- **What this task involves**: Repeat each entry below exactly, omitting any picture it holds.

[Page images and extracted text]
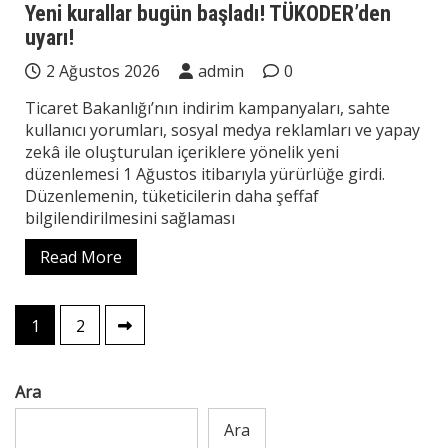
Yeni kurallar bugün başladı! TÜKODER’den
uyarı!
2 Ağustos 2026
admin
0
Ticaret Bakanlığı’nın indirim kampanyaları, sahte
kullanıcı yorumları, sosyal medya reklamları ve yapay
zekâ ile oluşturulan içeriklere yönelik yeni
düzenlemesi 1 Ağustos itibarıyla yürürlüğe girdi.
Düzenlemenin, tüketicilerin daha şeffaf
bilgilendirilmesini sağlaması
Read More
Yazı
1
2
sayfalaması
Ara
Ara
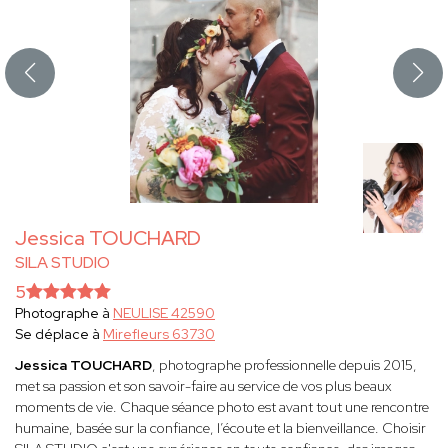
Jessica TOUCHARD
SILA STUDIO
5
Photographe à
NEULISE 42590
Se déplace à
Mirefleurs 63730
Jessica TOUCHARD
, photographe professionnelle depuis 2015,
met sa passion et son savoir-faire au service de vos plus beaux
moments de vie. Chaque séance photo est avant tout une rencontre
humaine, basée sur la confiance, l’écoute et la bienveillance. Choisir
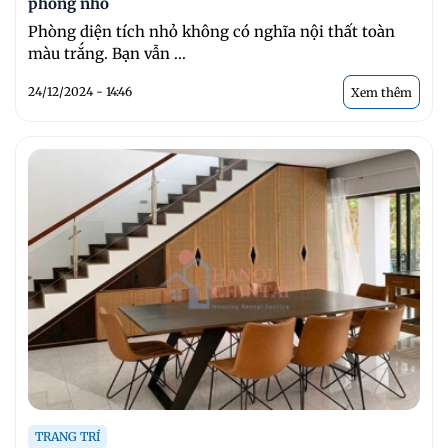
phòng nhỏ
Phòng diện tích nhỏ không có nghĩa nội thất toàn
màu trắng. Bạn vẫn ...
24/12/2024 - 14:46
Xem thêm
TRANG TRÍ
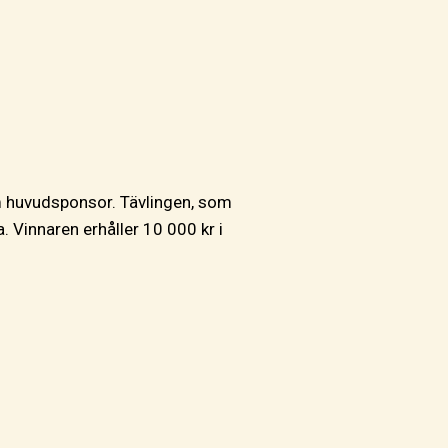
 huvudsponsor. Tävlingen, som
. Vinnaren erhåller 10 000 kr i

- **Your solution**:
Yeni kurallar bugün başladı! TÜKODER’den
uyarı!
2 Ağustos 2026
admin
0
Ticaret Bakanlığı’nın indirim kampanyaları, sahte
kullanıcı yorumları, sosyal medya reklamları ve yapay
zekâ ile oluşturulan içeriklere yönelik yeni
düzenlemesi 1 Ağustos itibarıyla yürürlüğe girdi.
Düzenlemenin, tüketicilerin daha şeffaf
bilgilendirilmesini sağlaması
Read More
Yazı
1
2
sayfalaması
Ara
Ara
Jessica TOUCHARD
SILA STUDIO
5
Photographe à
NEULISE 42590
Se déplace à
Mirefleurs 63730
Jessica TOUCHARD
, photographe professionnelle depuis 2015,
met sa passion et son savoir-faire au service de vos plus beaux
moments de vie. Chaque séance photo est avant tout une rencontre
humaine, basée sur la confiance, l’écoute et la bienveillance. Choisir
phòng nhỏ
Phòng diện tích nhỏ không có nghĩa nội thất toàn
màu trắng. Bạn vẫn ...
24/12/2024 - 14:46
Xem thêm
TRANG TRÍ
 huvudsponsor. Tävlingen, som
. Vinnaren erhåller 10 000 kr i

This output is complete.